The sample, sealed in a two-inch-diameter glass container, was bought by a Cheltenham-based autograph collector on behalf of an American firm.
Believed to have come from the original penicillium notatum mould, its underside was signed by the discoverer of penicillin, Alexander Fleming, a year before his death. It reads: "Penicillium notatum - the mould that makes penicillin. Alexander Fleming, 1954."
Bidding at the London sale for the item, described by Christie's auctioneer and medical expert Jeremy Collins as "an extremely important part of medical history", was tense. Starting at pounds 1,900, the offers came flooding in until only two heavyweight bidders remained.

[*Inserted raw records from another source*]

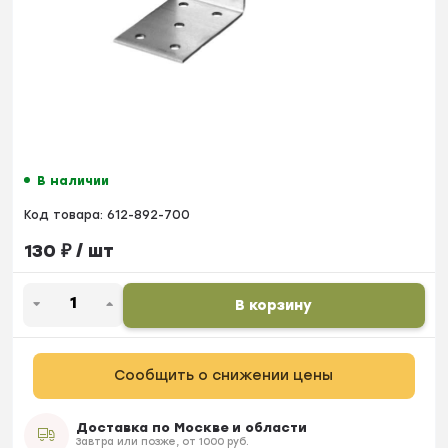
В наличии
Код товара:
612-892-700
130
₽
/ шт
В корзину
Сообщить о снижении цены
Доставка по Москве и области
Завтра или позже, от 1000 руб.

A mystery telephone bidder offered pounds 6,500 before a representative of John Wilson Autographs Ltd in Cheltenham came in with a bid of pounds 7,000 to take the medical souvenir. When the buyer's premium of 15 per cent is added, the price is pounds 8,050.
The representative said: "I believe that there are other pieces of penicillin but I am absolutely thrilled to have bought this piece." Mr Collins thought that only five pieces had been sold in the past 20 years and that "any museum which has a serious collection should have one".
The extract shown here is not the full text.